Bates College Museum of Art director Dan Mills, who first met the collector at an event at the museum in 2010, concurred with the view. “It was important to Jane that the art was interactive – that the family could have fun with it.”

CERAMIC CONGRATULATIONS

Said to favor ceramics, Wellehan believed that craftsmanship was underestimated. “The donation of her ceramic collection increases the museum’s collection of works by contemporary ceramicists,” said Mills, including Susan Dewsnap, Lissa Hunter, Paul Heroux, Sequoia Miller, George Pearlman, Warren MacKenzie and Jane Peiser. “As ceramics are one of the fundamental disciplines of Bates’ workshop, aspiring ceramists will be able to study these objects as an educational and cultural resource. “

Mills recalls that Wellehan had promised her works to college more than a decade earlier, which she would reaffirm to him at subsequent events at the museum. “In 2017, she decided it was time to move on, inviting me into the Portland house,” he said. “There was art everywhere: in the stairwell, above the kitchen cabinets, in the small space between the kitchen and the great room, above the bench. And she told me to choose, ”he recalls,“ actually giving us all of this. ”Given his generosity and the importance of what he saw, Mills said the museum had almost Chosen all There were over 90 acquisitions in all.

ORIGIN

Born in Lewiston in 1938, Jane Costello was the granddaughter of former Sun Journal editor Louis Costello. In 1959, upon Costello’s death, her son, Jane’s father, Russell Costello, ran the newspaper the same year Jane married Daniel J. Wellehan Jr. of the shoe-making and retail family. The union of the two great families makes the young couple a kind of regional royalty.

Graduating the following year from Bates College, Jane Costello Wellehan’s Bates lineage dates back to paternal grandparents in 1898. A four semester course “in ‘Cultural Heritage’ awakened my love for ancient cultures and religions, art and architecture, ”Wellehan wrote. in a story for The Bates Student (journal) in 2017, explaining how it inspired a lawsuit for the same.

Embracing her community, she has served as a volunteer chaplain at Maine Medical Center and Mercy Hospital and served on numerous nonprofit and corporate boards. These include Community Health Services, Sweetser and Portland Ovations, where she spent 29 years promoting the vital role of the arts in well-balanced communities.
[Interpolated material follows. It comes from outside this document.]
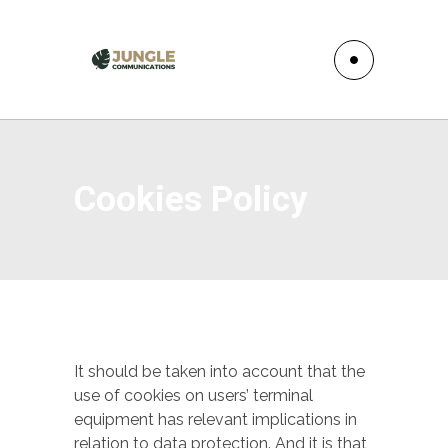
Cookies Policy
It should be taken into account that the
use of cookies on users’ terminal
equipment has relevant implications in
relation to data protection. And it is that,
Wellehan passed away in 2019, leaving her collection – along with an endowment to support acquisitions, internships, and educational programs – at the museum. Its goal was to make art accessible to future generations of students, faculty, staff and the public.
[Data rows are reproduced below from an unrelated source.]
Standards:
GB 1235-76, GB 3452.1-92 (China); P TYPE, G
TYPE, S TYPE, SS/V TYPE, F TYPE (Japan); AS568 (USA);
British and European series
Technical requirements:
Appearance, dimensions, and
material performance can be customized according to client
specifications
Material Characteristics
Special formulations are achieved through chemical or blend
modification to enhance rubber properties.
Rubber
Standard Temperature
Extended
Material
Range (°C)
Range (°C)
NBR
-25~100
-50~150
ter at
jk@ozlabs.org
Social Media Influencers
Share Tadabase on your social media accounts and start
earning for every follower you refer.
“Often a collection is greater than the sum of its parts,” said museum director Mills. “You end up making connections and seeing dialogues between the works and discovering the collector’s point of view. It is a wonderful gift for the college and the State of Maine.

Her daughter Mary said, “The spirit of what my mother chose was evident when I walked into the museum on opening night. There was so much joy represented in art – in nature and in moments of his life. The way the museum has presented the collection is powerful. It really pays homage to these artists. We have lived with it, but now it has risen to such a beautiful tribute.

The Bates College Museum of Art is open Monday through Saturday from 10:00 a.m. to 5:00 p.m., with overtime until 7:30 p.m. Monday and Wednesday throughout the academic year. Check the website at Bates.edu/museum or call 207-786-6158 for holiday closings. Each visitor must wear a mask and present a hard or digital copy of a COVID vaccination record or proof of a negative COVID test within the past 48 hours.